We aim to address these problems in a common, learning-based image simulation framework which we refer to as
Federated Simulation. We introduce a physics-driven generative approach that consists of two learnable neural modules:
1) a module that synthesizes 3D cardiac shapes along with their materials, and 2) a CT simulator that renders these into
realistic 3D CT Volumes, with annotations. Since the model of geometry and material is disentangled from the imaging sensor,
it can effectively be trained across multiple medical centers. We show that our data synthesis framework improves
the downstream segmentation performance on several datasets.
Here we showcase an interactive simulation application of our approach using
NVIDIA Omniverse Kit.
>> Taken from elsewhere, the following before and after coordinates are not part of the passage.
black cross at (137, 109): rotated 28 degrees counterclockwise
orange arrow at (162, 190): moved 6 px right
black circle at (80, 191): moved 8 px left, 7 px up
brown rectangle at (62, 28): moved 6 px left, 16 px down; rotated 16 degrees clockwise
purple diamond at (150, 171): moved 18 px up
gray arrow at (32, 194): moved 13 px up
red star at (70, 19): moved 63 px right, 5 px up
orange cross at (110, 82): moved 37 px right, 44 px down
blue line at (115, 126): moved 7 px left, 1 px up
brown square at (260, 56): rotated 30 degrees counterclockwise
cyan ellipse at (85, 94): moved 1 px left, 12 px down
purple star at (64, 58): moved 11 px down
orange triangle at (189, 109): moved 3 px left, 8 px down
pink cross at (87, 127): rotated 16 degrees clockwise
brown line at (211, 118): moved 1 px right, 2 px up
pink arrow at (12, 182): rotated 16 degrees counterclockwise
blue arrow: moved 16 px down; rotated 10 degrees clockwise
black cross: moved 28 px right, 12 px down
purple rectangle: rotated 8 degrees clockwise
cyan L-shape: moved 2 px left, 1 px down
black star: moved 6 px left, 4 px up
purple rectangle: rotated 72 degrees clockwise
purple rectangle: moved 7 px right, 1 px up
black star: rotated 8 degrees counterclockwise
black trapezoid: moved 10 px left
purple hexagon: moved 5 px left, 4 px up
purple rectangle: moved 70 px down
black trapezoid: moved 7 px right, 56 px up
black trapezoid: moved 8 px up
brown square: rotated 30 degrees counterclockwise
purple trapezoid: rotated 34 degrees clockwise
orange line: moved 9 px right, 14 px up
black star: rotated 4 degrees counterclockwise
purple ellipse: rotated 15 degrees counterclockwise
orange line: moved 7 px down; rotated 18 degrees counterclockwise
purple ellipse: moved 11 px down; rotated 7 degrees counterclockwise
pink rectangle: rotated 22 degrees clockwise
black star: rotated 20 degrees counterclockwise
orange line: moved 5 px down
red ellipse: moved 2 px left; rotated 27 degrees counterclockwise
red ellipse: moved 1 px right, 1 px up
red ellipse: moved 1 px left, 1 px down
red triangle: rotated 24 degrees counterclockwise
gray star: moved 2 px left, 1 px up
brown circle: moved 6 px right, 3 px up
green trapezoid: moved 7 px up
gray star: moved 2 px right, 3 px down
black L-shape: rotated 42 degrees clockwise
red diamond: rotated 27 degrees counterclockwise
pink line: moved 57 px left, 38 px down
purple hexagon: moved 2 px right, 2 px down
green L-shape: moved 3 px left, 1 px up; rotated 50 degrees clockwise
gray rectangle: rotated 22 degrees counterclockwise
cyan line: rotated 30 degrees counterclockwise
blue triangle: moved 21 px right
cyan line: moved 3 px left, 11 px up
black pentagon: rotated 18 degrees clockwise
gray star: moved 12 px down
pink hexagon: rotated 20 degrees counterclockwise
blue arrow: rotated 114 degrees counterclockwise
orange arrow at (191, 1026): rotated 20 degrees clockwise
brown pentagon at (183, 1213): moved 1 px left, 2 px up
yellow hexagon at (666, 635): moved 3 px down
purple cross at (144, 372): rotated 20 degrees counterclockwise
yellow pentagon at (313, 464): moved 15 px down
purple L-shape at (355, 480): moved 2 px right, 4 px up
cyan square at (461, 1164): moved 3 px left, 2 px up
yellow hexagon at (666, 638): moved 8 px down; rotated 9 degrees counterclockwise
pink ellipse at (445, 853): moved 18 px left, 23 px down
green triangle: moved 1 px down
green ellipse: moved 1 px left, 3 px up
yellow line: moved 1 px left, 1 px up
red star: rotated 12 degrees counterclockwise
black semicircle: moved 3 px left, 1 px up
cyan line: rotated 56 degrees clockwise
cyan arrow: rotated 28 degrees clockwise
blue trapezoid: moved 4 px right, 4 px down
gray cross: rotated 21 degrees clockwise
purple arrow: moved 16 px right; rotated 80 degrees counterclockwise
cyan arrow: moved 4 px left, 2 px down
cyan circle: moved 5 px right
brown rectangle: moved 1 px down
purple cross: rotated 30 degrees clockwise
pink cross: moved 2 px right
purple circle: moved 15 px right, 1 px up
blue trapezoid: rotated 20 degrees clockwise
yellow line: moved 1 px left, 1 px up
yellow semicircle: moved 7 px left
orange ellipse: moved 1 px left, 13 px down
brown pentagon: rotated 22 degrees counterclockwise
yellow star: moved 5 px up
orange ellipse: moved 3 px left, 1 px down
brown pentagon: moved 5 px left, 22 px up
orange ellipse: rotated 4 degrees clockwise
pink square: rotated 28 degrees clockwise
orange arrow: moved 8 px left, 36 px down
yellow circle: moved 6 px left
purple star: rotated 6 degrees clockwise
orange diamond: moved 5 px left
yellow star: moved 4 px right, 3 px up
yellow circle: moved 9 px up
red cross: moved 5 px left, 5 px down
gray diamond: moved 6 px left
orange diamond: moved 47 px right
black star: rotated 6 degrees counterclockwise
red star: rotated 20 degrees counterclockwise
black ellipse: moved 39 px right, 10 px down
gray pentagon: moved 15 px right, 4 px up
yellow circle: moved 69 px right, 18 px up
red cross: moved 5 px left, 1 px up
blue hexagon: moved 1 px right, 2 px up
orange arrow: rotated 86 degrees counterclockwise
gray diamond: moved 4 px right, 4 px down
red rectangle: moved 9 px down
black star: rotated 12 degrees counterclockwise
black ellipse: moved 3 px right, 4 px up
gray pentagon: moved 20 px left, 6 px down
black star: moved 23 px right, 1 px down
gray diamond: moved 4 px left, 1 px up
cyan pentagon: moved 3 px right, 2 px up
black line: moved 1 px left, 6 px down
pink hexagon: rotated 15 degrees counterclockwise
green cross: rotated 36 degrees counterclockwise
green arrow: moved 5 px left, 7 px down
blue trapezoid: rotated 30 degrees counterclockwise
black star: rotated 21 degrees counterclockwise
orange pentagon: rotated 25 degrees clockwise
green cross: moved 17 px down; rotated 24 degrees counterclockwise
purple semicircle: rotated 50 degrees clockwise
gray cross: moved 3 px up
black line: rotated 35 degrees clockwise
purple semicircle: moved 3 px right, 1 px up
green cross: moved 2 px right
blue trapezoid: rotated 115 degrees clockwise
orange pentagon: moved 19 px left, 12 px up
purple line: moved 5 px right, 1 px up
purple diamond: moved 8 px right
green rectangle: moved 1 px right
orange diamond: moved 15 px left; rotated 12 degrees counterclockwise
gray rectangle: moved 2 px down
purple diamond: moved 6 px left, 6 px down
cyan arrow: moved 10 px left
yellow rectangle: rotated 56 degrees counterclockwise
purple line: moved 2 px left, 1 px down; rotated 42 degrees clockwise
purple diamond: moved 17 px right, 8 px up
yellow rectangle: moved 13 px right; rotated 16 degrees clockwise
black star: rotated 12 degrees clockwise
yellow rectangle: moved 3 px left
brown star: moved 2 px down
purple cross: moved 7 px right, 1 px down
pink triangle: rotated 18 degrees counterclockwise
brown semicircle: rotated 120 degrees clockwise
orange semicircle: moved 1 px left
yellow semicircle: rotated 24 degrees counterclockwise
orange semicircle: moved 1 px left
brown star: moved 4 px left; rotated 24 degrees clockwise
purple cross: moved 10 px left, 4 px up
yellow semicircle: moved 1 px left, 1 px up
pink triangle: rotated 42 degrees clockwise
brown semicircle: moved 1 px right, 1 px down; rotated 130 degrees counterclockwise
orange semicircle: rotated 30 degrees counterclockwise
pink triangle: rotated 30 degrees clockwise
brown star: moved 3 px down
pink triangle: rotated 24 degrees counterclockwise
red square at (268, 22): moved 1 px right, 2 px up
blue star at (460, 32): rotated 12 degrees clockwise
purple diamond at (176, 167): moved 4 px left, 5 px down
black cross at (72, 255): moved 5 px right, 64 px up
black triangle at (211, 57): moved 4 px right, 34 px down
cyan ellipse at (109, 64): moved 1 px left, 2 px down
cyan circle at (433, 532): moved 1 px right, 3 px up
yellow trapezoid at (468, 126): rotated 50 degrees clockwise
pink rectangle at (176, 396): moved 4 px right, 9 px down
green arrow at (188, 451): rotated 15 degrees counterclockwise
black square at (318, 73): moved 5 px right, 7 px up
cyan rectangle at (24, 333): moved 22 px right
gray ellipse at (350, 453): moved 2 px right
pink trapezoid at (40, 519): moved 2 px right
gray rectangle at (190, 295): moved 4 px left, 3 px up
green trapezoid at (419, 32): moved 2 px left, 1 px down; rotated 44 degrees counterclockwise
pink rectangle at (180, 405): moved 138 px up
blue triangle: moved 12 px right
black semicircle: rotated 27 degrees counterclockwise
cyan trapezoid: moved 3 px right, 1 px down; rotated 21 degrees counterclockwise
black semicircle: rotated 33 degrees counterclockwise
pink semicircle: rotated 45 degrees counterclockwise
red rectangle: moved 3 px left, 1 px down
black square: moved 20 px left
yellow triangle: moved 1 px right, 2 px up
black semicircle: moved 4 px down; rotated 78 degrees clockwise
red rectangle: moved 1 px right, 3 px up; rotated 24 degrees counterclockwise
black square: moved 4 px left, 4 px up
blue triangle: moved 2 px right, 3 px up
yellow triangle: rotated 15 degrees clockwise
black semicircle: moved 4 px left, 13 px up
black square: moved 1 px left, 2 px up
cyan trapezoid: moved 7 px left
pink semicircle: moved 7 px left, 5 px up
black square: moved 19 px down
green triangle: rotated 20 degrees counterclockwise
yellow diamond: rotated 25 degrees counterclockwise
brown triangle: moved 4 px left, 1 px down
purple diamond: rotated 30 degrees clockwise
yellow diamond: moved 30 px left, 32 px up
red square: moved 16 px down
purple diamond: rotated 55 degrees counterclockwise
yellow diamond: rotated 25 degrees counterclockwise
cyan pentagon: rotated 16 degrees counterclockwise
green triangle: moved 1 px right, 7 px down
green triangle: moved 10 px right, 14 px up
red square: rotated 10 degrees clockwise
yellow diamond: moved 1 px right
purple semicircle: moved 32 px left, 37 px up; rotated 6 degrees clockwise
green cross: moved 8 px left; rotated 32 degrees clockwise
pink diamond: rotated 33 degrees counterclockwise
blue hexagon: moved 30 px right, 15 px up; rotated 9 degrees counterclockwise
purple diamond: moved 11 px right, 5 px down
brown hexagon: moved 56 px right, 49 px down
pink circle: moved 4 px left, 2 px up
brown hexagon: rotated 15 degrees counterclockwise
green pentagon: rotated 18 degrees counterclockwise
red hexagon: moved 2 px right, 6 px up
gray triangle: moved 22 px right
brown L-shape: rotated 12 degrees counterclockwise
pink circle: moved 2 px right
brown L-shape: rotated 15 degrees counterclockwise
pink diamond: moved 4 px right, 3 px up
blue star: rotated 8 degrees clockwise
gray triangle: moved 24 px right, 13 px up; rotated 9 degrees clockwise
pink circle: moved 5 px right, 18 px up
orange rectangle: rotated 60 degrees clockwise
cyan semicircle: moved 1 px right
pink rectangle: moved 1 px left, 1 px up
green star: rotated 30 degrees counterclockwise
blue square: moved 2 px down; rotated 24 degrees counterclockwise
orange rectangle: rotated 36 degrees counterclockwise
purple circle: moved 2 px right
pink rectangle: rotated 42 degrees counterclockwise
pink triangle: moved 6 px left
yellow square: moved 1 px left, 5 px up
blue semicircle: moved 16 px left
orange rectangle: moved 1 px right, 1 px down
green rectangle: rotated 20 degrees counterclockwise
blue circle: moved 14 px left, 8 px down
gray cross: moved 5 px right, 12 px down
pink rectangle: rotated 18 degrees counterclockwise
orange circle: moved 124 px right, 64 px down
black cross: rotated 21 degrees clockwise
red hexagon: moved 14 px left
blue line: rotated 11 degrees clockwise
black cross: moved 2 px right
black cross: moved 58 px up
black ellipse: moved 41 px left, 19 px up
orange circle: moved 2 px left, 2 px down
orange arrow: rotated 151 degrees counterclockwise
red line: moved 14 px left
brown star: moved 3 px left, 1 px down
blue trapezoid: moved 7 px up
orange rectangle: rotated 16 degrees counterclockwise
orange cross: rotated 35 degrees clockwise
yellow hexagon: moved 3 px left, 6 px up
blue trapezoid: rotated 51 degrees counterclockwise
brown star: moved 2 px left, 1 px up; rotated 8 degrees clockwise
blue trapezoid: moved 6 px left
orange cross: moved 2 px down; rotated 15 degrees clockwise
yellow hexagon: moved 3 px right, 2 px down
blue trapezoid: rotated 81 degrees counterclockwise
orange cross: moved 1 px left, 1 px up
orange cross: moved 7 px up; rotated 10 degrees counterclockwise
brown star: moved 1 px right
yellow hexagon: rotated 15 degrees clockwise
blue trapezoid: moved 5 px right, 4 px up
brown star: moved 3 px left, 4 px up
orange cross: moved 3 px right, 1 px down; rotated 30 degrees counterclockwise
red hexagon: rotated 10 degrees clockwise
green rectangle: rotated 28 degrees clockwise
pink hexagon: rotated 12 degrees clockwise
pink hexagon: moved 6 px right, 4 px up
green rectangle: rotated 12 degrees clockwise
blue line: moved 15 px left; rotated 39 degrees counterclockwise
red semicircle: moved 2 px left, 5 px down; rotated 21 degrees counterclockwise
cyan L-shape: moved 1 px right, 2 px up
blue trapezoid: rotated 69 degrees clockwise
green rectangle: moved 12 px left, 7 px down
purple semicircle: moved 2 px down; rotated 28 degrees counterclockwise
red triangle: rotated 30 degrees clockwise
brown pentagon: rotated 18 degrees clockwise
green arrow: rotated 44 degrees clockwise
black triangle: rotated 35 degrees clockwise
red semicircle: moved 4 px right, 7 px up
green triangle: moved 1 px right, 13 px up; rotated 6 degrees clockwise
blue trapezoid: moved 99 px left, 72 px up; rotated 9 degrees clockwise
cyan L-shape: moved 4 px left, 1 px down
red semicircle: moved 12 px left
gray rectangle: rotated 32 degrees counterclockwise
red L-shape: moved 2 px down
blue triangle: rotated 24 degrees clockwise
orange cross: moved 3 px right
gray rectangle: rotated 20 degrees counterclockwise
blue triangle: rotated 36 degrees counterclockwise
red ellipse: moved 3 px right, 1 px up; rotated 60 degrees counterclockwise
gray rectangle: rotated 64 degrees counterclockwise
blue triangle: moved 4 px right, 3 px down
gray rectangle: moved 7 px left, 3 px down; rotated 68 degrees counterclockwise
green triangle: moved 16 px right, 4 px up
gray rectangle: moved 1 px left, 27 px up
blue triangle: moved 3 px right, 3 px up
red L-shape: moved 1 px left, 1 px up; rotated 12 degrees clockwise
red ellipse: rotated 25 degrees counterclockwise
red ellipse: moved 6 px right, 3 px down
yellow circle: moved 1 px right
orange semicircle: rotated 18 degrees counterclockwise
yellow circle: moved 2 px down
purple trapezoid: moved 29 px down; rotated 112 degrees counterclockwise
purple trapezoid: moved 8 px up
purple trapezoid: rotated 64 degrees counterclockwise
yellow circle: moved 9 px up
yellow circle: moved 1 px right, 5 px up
The users can adjust the shape parameters of a cardiac
mesh template and synthesize a novel (labeled) cardiac CT volume. Users can
view different slices along the z axis by adjusting the slice bar. Notice that
the generated volume and the input mesh are consistent across slices.
Presentation video at MICCAI 2020.
Medical data usually lives at multiple sites, and sharing is a problem due to patient privacy.
In our work, we learn to synthesize labeled CT volumes in a federated setting that is privacy preserving.
In the FL setup, we assume there is a central server that aggregates and maintains a global model for
the organ shape and material across sites, while each individual site has a local simulator with specific
device parameters and its own conditional GAN. The central server shares the global knowledge of shape and
material parameters across sites, which they use to train their enhancer using local data. This setting only
requires transmitting gradients with respect to the shape and material model parameters to learn a global
simulator, which we hypothesize should contain minimal information about individual patients. To train models
for downstream tasks, every site can simulate their own data and train their own unique task model, as opposed
to traditional FL where one model architecture and weights must be used and shared across sites and gradients
for the model itself must be transmitted.
Quantitative Results of training a Unet-3D binary segmentation model on
our generated data on three datasets. We see that data generated by our methods (with
access to a small subset of training labels) outperforms baselines on both the single
site and federated simulation case. It sometimes outperforms the upper bound of using the full training set as well.
Method with highest mean is in bold.
Qualitative Results: First two columns show random samples (full volume) from our full model on each of the datasets.
Last two columns show nearest neighbour from the training set. We see that our model can generate plausible yet novel data samples with annotations (second column).